A fibration theorem for momentum maps.

We prove that under reasonable assumptions, the image of the orbit momentum map
of a Hamiltonian action of a compact Lie group can be stratified in such a way that the
map defines a fibre bundle over each stratum, with the reduced phase spaces as fibres.
Some properties of the stratification will also be described. (Joint work with James Montaldi.)
 
 

Dmitri Millionschikov (Moscow State)

Symplectic nilmanifolds and graded Lie algebras.

We study symplectic structures on nilmanifolds (compact quotient spaces of nilpotent Lie groups
over lattices) that correspond to the filiform Lie algebras - nilpotent Lie algebras of the maximal
length of the descending central sequence. We give a complete classification of filiform Lie algebras
that possess the basis e₁, ..., e_n,   [e_i,e_j]=c_ije_i+j   (they are examples of  N-graded Lie  algebras). In
particular we describe the space of symplectic cohomology classes for each algebra  of the list. It is
proved that a symplectic filiform Lie algebra g is a deformation of some  N-graded symplectic
filiform Lie algebra g₀. But this condition is not sufficient. A spectral sequence is constructed in
order to answer the question whether a given deformation of an N-graded symplectic filiform Lie
algebra g₀ admit a symplectic structure or not. Other applications and examples are discussed.
 
 

Brendan Hassett (Rice)

Flipping the moduli space of curves.

Using methods of Geometric Invariant Theory, we constuct the first flip of
the moduli space of stable curves and discuss how it may be interpretted
as a moduli space in its own right. (Joint work with David Hyeon).
 

Jan Segert (Missouri)

A GIT approach to isomonodromic deformations.

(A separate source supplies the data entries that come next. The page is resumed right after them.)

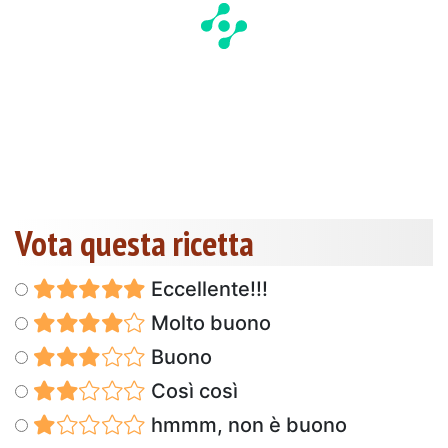
Vota questa ricetta
Eccellente!!!
Molto buono
Buono
Così così
hmmm, non è buono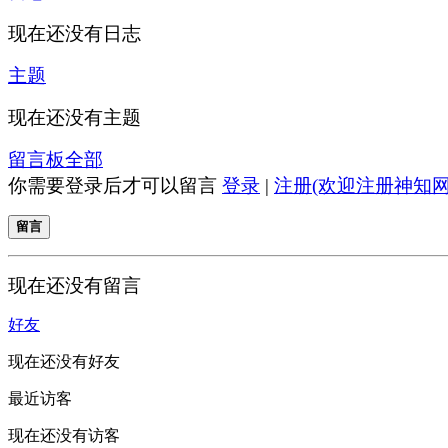
现在还没有日志
主题
现在还没有主题
留言板
全部
你需要登录后才可以留言
登录
|
注册(欢迎注册神知网
留言
现在还没有留言
好友
现在还没有好友
最近访客
现在还没有访客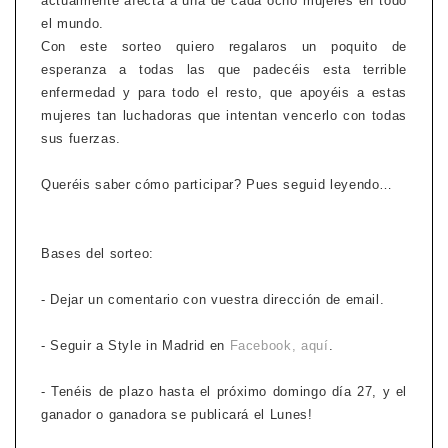
actualmente afecta a una de cada ocho mujeres en todo
el mundo.
Con este sorteo quiero regalaros un poquito de
esperanza a todas las que padecéis esta terrible
enfermedad y para todo el resto, que apoyéis a estas
mujeres tan luchadoras que intentan vencerlo con todas
sus fuerzas.
Queréis saber cómo participar? Pues seguid leyendo…
Bases del sorteo:
- Dejar un comentario con vuestra dirección de email.
- Seguir a Style in Madrid en
Facebook, aquí
.
- Tenéis de plazo hasta el próximo domingo día 27, y el
ganador o ganadora se publicará el Lunes!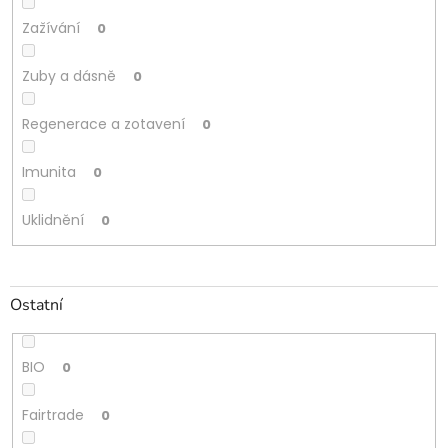
Zažívání
0
Zuby a dásně
0
Regenerace a zotavení
0
Imunita
0
Uklidnění
0
Ostatní
BIO
0
Fairtrade
0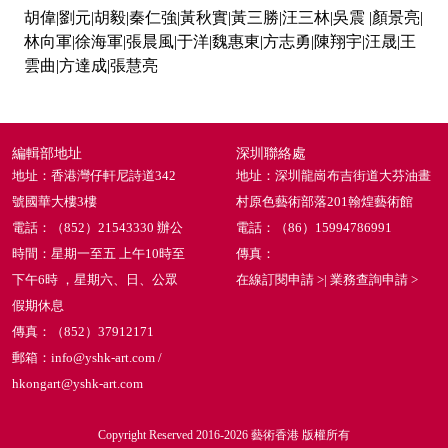
胡偉|劉元|胡毅|秦仁強|黃秋實|黃三勝|汪三林|吳震 |顏景亮|
林向軍|徐海軍|張晨風|于洋|魏惠東|方志勇|陳翔宇|汪晟|王
雲曲|方達成|張慧亮
編輯部地址
深圳聯絡處
地址：香港灣仔軒尼詩道342
地址：深圳龍崗布吉街道大芬油畫
號國華大樓3樓
村原色藝術部落201翰煌藝術館
電話：（852）21543330 辦公
電話：（86）15994786991
時間：星期一至五 上午10時至
傳真：
下午6時 ，星期六、日、公眾
在線訂閱申請 >
|
業務查詢申請 >
假期休息
傳真：（852）37912171
郵箱：info@yshk-art.com /
hkongart@yshk-art.com
Copyright Reserved 2016-2026 藝術香港 版權所有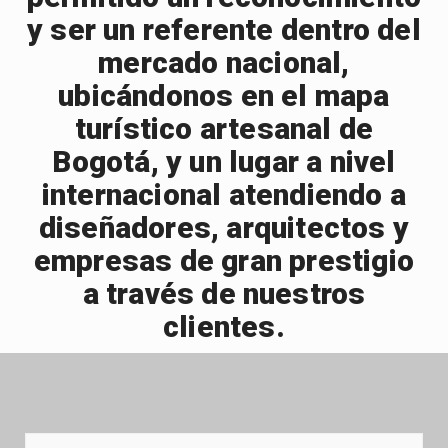
y ser un referente dentro del
mercado nacional,
ubicándonos en el mapa
turístico artesanal de
Bogotá, y un lugar a nivel
internacional atendiendo a
diseñadores, arquitectos y
empresas de gran prestigio
a través de nuestros
clientes.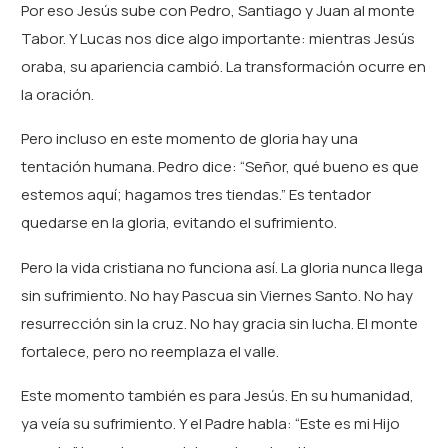
Por eso Jesús sube con Pedro, Santiago y Juan al monte
Tabor. Y Lucas nos dice algo importante: mientras Jesús
oraba, su apariencia cambió. La transformación ocurre en
la oración.
Pero incluso en este momento de gloria hay una
tentación humana. Pedro dice: “Señor, qué bueno es que
estemos aquí; hagamos tres tiendas.” Es tentador
quedarse en la gloria, evitando el sufrimiento.
Pero la vida cristiana no funciona así. La gloria nunca llega
sin sufrimiento. No hay Pascua sin Viernes Santo. No hay
resurrección sin la cruz. No hay gracia sin lucha. El monte
fortalece, pero no reemplaza el valle.
Este momento también es para Jesús. En su humanidad,
ya veía su sufrimiento. Y el Padre habla: “Este es mi Hijo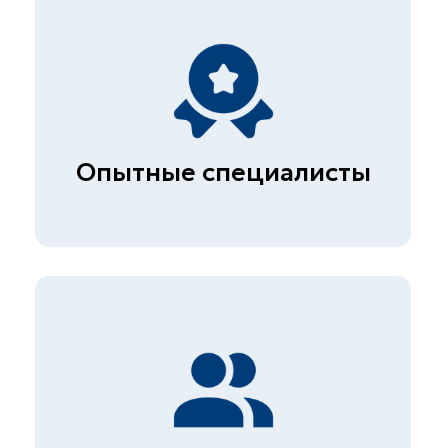
ПРАЙС
Определение глубины
трещин ультразвуковым
методом по СП 13-102-2003
от 1.050₽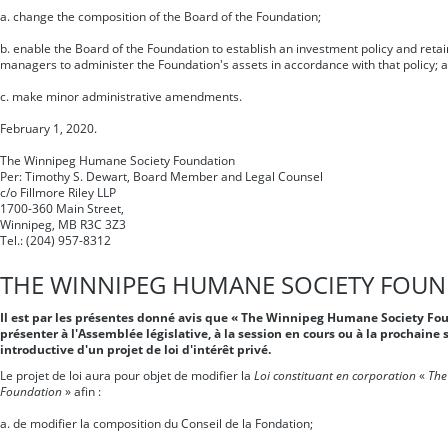
a. change the composition of the Board of the Foundation;
b. enable the Board of the Foundation to establish an investment policy and reta
managers to administer the Foundation's assets in accordance with that policy; 
c. make minor administrative amendments.
February 1, 2020.
The Winnipeg Humane Society Foundation
Per: Timothy S. Dewart, Board Member and Legal Counsel
c/o Fillmore Riley LLP
1700-360 Main Street,
Winnipeg, MB R3C 3Z3
Tel.: (204) 957-8312
THE WINNIPEG HUMANE SOCIETY FOU
Il est par les présentes donné avis que « The Winnipeg Humane Society Fo
présenter à l'Assemblée législative, à la session en cours ou à la prochaine 
introductive d'un projet de loi d'intérêt privé.
Le projet de loi aura pour objet de modifier la
Loi constituant en corporation
«
The
Foundation
» afin :
a. de modifier la composition du Conseil de la Fondation;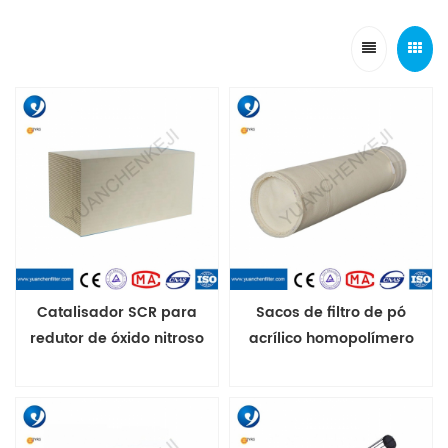
Catalisador SCR para
Sacos de filtro de pó
redutor de óxido nitroso
acrílico homopolímero
catalisador de usina de
para filtros de saco de
energia 20 células
caldeira de biomassa e
Catalisador SCR para uso
carvão
em indústrias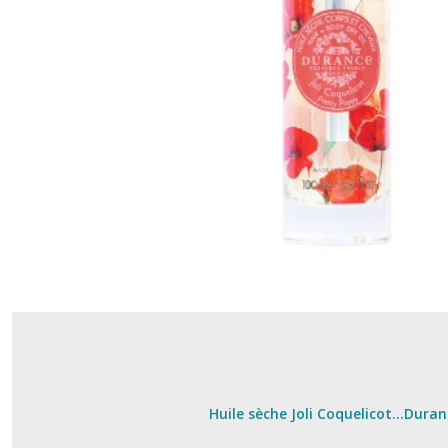
Huile sèche Joli Coquelicot...Dura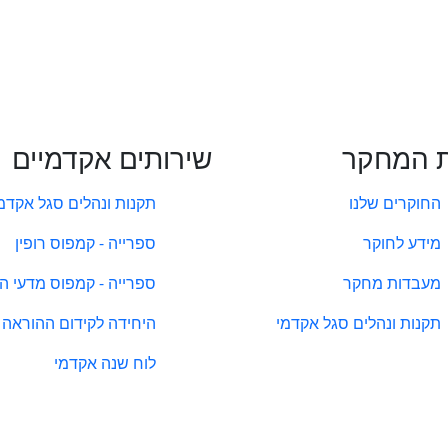
 המחקר
שירותים אקדמיים
החוקרים שלנו
תקנות ונהלים סגל אקדמ
מידע לחוקר
ספרייה - קמפוס רופין
מעבדות מחקר
ספרייה - קמפוס מדעי ה
תקנות ונהלים סגל אקדמי
היחידה לקידום ההוראה
לוח שנה אקדמי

Isomondromic deformations of a meromorphic connection with simple poles
are usually described by differential equations  that do  not respect the
symmetries of the system.  Painleve VI, the Schlesinger equations, and
the semisimple Frobenius manifold equations are all examples of such
differential equations.  We reformulate the isomonodromic deformation
problem using ideas from GIT.  This leads to a simple unified framework for
understanding the known results about Painlve VI using elementary algebraic
geometry, and suggests methods for studying more difficult isomonodromic
deformation problems such as semisimple quantum cohomology.
 
 

Ivan Arzhantsev (Moscow)

On stability of diagonal actions.

We prove that for any action of a semisimple group G on an affine variety M
there exists an integer n such that the diagonal action of G
on the m-fold product M x  M x ... x M is stable for all m> n.
 
 

Anvar Mavlyutov (Indiana)

Embedding of Calabi-Yau deformations  into toric varieties.

Calabi-Yau hypersurfaces in toric varieties have two types of deformations:
"polynomial" - peformed inside the toric variety and "non-polynomial" -
leading outside the ambient space. Recently, we constructed the non-polynomial
deformations of Calabi-Yau hypersurfaces by regluing certain Zariski open subsets.
This generalized examples of non-polynomial deformations of Calabi-Yau
hypersurfaces in some weighted projective spaces due to S. Katz and D. Morrison.
While the latter construction worked only in certain cases, it gave an explicit
embedding of the deformations into products of weighted projective spaces.
We found that our construction also has such an embedding into a toric variety.
More precisely, we show that all deformations of semiample Calabi-Yau
hypersurfaces in complete simplicial toric varieties can be realized as complete
intersections in higher dimensional toric varieties.
 
 

Nicholas Proudfoot (Berkeley)

Hypertoric varieties.

Hypertoric (or toric hyperkahler) varieties are quaternionic analogues of toric varieties,
introduced a few years ago by Bielawski and Dancer.  Like toric varieties, hypertoric
varieties are combinatorially defined, and many of their elegant geometric
properties can be read off from simple combinatorial diagrams.  In this
talk we will discuss some of these properties, emphasizing the differences
between the combinatorics in the toric and hypertoric settings.